Literally, that's it. Honest to God, what are guys thinking ? Sometimes it's "Yo." But to be fair to him, I check out his picture. He's wearing no shirt and a cowboy hat with his hand stuffed down his pants. Next.
Oh dear, oh dear.
This one is dressed in a vest pulled up to reveal a six-pack. Impressive, but that's a red flag. I've hooked up with men like this before and abs are too easy to fake in pictures. So much false promise right there.
The third one, oh my God! I cover my eyes and peep through my fingers. He took a photo of his ass ? Gross. There's hair and …
Swipe.
What is that a picture of? Is he holding his …
Swipe.
The fifth one is a bent head of dark curls. No eyes, just the tip of his nose and full lips, sort of squarish. Yum. The message says:
This is my Sunday:
· Lazing in bed reading
· Heading out for a pastry and taking the dog, Foster, for a walk
· Absently talking to Foster and realizing people are looking at me
· Wandering in the sunshine
· Watching Sex Education all afternoon and getting completely caught up in the gay romance storyline even though it's not the main story.
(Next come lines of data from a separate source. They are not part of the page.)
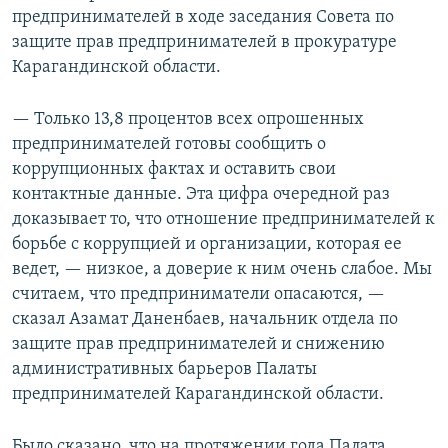
предпринимателей в ходе заседания Совета по
защите прав предпринимателей в прокуратуре
Карагандинской области.
— Только 13,8 процентов всех опрошенных
предпринимателей готовы сообщить о
коррупционных фактах и оставить свои
контактные данные. Эта цифра очередной раз
доказывает то, что отношение предпринимателей к
борьбе с коррупцией и организации, которая ее
ведет, — низкое, а доверие к ним очень слабое. Мы
считаем, что предприниматели опасаются, —
сказал Азамат Даненбаев, начальник отдела по
защите прав предпринимателей и снижению
административных барьеров Палаты
предпринимателей Карагандинской области.
Было сказано, что на протяжении года Палата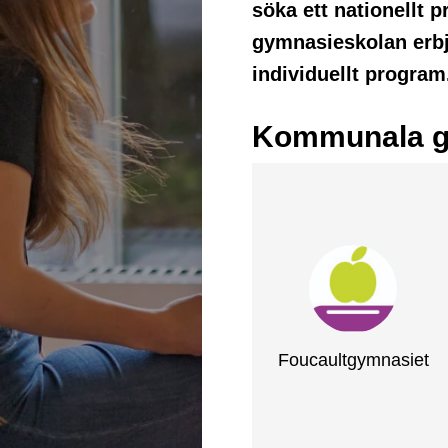
söka ett nationellt
gymnasieskolan erbj
individuellt program
Kommunala g
Foucaultgymnasiet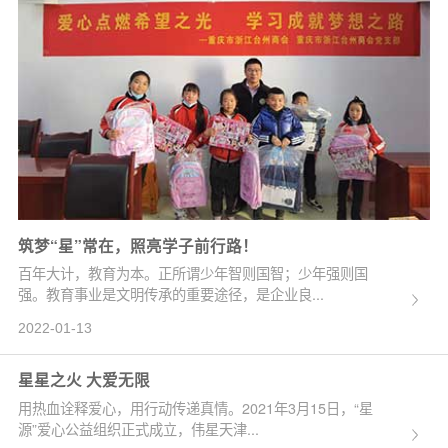
筑梦“星”常在，照亮学子前行路！
百年大计，教育为本。正所谓少年智则国智；少年强则国
强。教育事业是文明传承的重要途径，是企业良...
2022-01-13
星星之火 大爱无限
用热血诠释爱心，用行动传递真情。2021年3月15日，“星
源”爱心公益组织正式成立，伟星天津...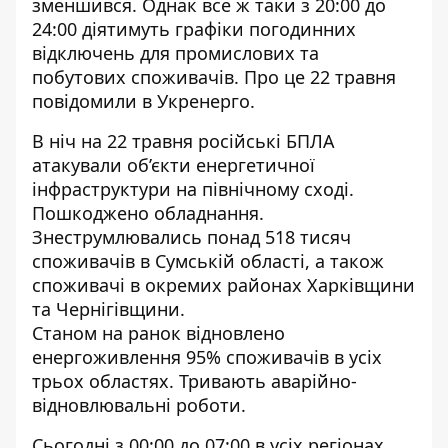
зменшився. Однак все ж таки з 20:00 до
24:00 діятимуть
графіки погодинних
відключень
для промислових та
побутових споживачів. Про це 22 травня
повідомили в Укренерго.
В ніч на 22 травня російські БПЛА
атакували
об’єкти енергетичної
інфраструктури
на північному сході.
Пошкоджено обладнання.
Знеструмлювались понад 518 тисяч
споживачів в Сумській області, а також
споживачі в окремих районах Харківщини
та Чернігівщини.
Станом на ранок відновлено
енергоживлення 95% споживачів в усіх
трьох областях. Тривають аварійно-
відновлювальні роботи.
Сьогодні з 00:00 до 07:00 в усіх регіонах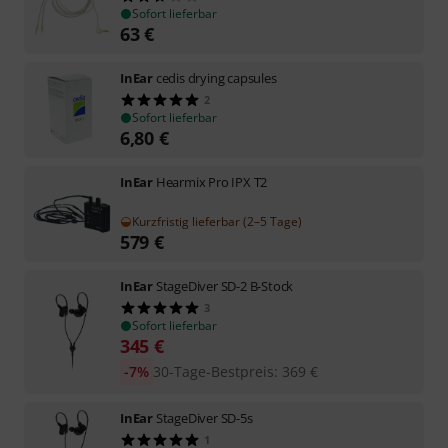
Sofort lieferbar
63
€
InEar
cedis drying capsules
2
Sofort lieferbar
6,80
€
InEar
Hearmix Pro IPX T2
Kurzfristig lieferbar (2–5 Tage)
579
€
InEar
StageDiver SD-2 B-Stock
3
Sofort lieferbar
345
€
-7%
30-Tage-Bestpreis
:
369
€
InEar
StageDiver SD-5s
1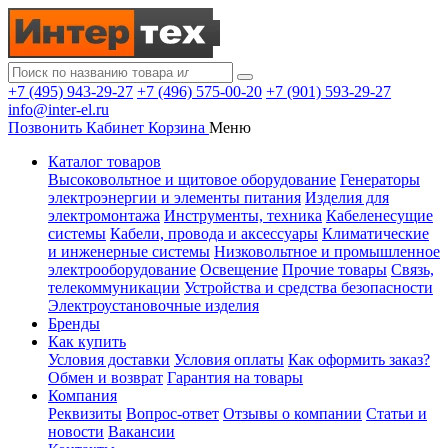
+7 (495) 943-29-27
+7 (496) 575-00-20
+7 (901) 593-29-27
info@inter-el.ru
Позвонить
Кабинет
Корзина
Меню
Каталог товаров
Высоковольтное и щитовое оборудование
Генераторы
электроэнергии и элементы питания
Изделия для
электромонтажа
Инструменты, техника
Кабеленесущие
системы
Кабели, провода и аксессуары
Климатические
и инженерные системы
Низковольтное и промышленное
электрооборудование
Освещение
Прочие товары
Связь,
телекоммуникации
Устройства и средства безопасности
Электроустановочные изделия
Бренды
Как купить
Условия доставки
Условия оплаты
Как оформить заказ?
Обмен и возврат
Гарантия на товары
Компания
Реквизиты
Вопрос-ответ
Отзывы о компании
Статьи и
новости
Вакансии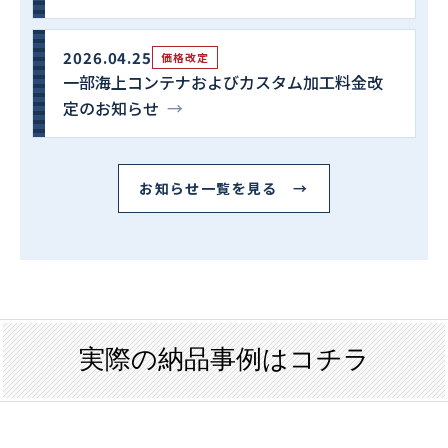
2026.04.25
価格改定
一部海上コンテナおよびカスタム加工料金改
定のお知らせ
→
お知らせ一覧を見る →
実際の納品事例はコチラ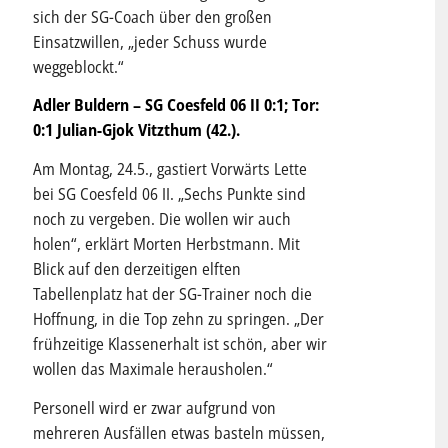
sich der SG-Coach über den großen
Einsatzwillen, „jeder Schuss wurde
weggeblockt.“
Adler Buldern – SG Coesfeld 06 II 0:1; Tor:
0:1 Julian-Gjok Vitzthum (42.).
Am Montag, 24.5., gastiert Vorwärts Lette
bei SG Coesfeld 06 II. „Sechs Punkte sind
noch zu vergeben. Die wollen wir auch
holen“, erklärt Morten Herbstmann. Mit
Blick auf den derzeitigen elften
Tabellenplatz hat der SG-Trainer noch die
Hoffnung, in die Top zehn zu springen. „Der
frühzeitige Klassenerhalt ist schön, aber wir
wollen das Maximale herausholen.“
Personell wird er zwar aufgrund von
mehreren Ausfällen etwas basteln müssen,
If you'd like to share a Sunday with me, get in touch.
Interesting. Unusual response for Grindr. I pause, humming. I quite like the sound of Mr. Sunday. I start typing:
Hi Mr. Sunday,
Here's my Sunday:
· Wake up in a big bed with two guys somewhere across town
· Roll over and realize I'm still wearing a condom
· Try and sneak out before anyone wakes, only to be told to "be quiet when I'm leaving"
· Pull my clothes on from the heap on the floor, realize I can't find my boxers and that I should have taken a shower
· Catch sight of myself in the mirror in the elevator and notice that my hair is standing on end, and I have love bites all over my neck. Sure enough, I can remember some guy sucking on me like a vampire.
· Wondering if that guy really was a vampire because I've read too many of those kinds of books and have started to believe they're real
· Staring at the jeans I'm wearing in an Uber and realizing they don't belong to me.
If this isn't TMI for you, I'd love to meet.
I grin. If he wants to get together after that word vomit, then it's game on.